* _TASK BRIEF_:
In the records below, find the line with "Крым, Алушта, ул. Слуцкого, 36" and repeat exactly every line from it through the line with "variante Tramite A8". Pictures stay out.
---+---
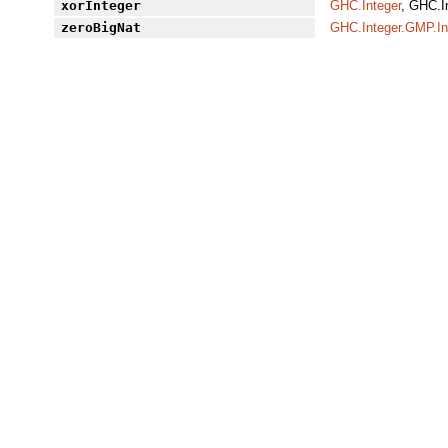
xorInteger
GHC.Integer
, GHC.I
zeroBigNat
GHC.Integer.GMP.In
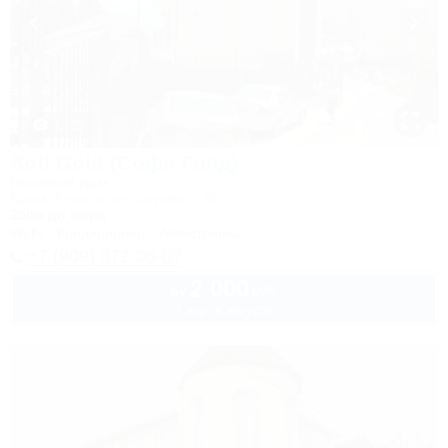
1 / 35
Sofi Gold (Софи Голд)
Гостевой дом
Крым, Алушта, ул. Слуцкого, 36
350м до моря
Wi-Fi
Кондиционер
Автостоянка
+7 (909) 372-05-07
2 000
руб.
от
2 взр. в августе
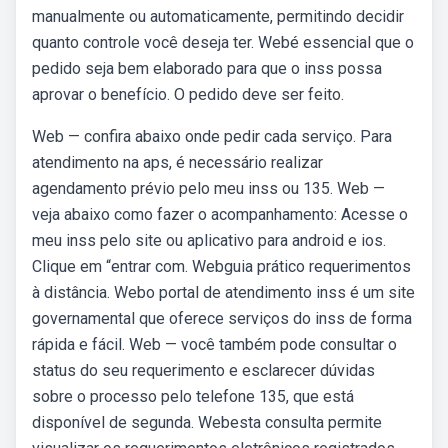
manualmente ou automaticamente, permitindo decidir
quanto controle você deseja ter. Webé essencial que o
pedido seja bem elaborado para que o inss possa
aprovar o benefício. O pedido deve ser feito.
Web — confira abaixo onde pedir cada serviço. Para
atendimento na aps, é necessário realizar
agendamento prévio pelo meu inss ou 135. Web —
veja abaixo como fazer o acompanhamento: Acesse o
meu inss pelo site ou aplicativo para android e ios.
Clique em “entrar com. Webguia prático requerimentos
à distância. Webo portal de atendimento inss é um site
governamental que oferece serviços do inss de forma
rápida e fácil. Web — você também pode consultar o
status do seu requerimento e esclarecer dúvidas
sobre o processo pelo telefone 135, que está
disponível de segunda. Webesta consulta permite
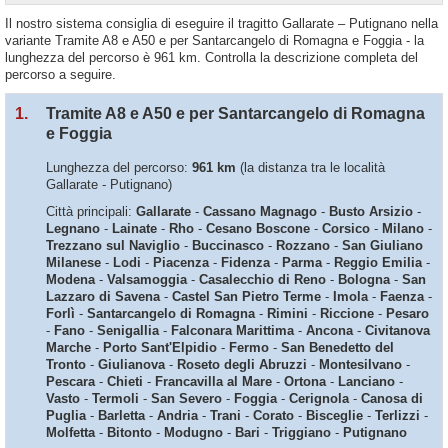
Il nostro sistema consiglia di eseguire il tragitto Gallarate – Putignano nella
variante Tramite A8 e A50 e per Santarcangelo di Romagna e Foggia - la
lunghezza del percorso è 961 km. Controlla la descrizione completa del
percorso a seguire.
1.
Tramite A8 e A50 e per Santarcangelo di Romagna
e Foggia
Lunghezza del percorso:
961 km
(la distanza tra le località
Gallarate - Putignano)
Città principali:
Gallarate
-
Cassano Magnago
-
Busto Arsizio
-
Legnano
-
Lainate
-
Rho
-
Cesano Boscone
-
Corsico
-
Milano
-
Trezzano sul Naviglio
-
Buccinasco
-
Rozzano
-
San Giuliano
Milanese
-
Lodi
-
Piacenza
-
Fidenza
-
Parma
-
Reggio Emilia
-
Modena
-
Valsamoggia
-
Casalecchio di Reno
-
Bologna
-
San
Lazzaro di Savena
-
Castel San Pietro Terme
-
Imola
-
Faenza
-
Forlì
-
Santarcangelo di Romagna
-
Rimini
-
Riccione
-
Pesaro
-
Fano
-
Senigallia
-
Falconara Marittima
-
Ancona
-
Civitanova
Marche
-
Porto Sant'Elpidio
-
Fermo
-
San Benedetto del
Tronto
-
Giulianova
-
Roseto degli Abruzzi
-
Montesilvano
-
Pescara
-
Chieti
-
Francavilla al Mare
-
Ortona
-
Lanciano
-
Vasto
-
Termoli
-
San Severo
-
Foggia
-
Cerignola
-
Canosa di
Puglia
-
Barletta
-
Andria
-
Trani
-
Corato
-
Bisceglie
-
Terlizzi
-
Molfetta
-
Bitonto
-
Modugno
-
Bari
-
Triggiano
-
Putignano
---+---
* _SOLVED EXERCISE_:
Крым, Алушта, ул. Слуцкого, 36
350м до моря
Wi-Fi
Кондиционер
Автостоянка
+7 (909) 372-05-07
2 000
руб.
от
2 взр. в августе
manualmente ou automaticamente, permitindo decidir
quanto controle você deseja ter. Webé essencial que o
pedido seja bem elaborado para que o inss possa
aprovar o benefício. O pedido deve ser feito.
Web — confira abaixo onde pedir cada serviço. Para
atendimento na aps, é necessário realizar
agendamento prévio pelo meu inss ou 135. Web —
veja abaixo como fazer o acompanhamento: Acesse o
meu inss pelo site ou aplicativo para android e ios.
Clique em “entrar com. Webguia prático requerimentos
à distância. Webo portal de atendimento inss é um site
governamental que oferece serviços do inss de forma
rápida e fácil. Web — você também pode consultar o
status do seu requerimento e esclarecer dúvidas
sobre o processo pelo telefone 135, que está
disponível de segunda. Webesta consulta permite
Il nostro sistema consiglia di eseguire il tragitto Gallarate – Putignano nella
variante Tramite A8 e A50 e per Santarcangelo di Romagna e Foggia - la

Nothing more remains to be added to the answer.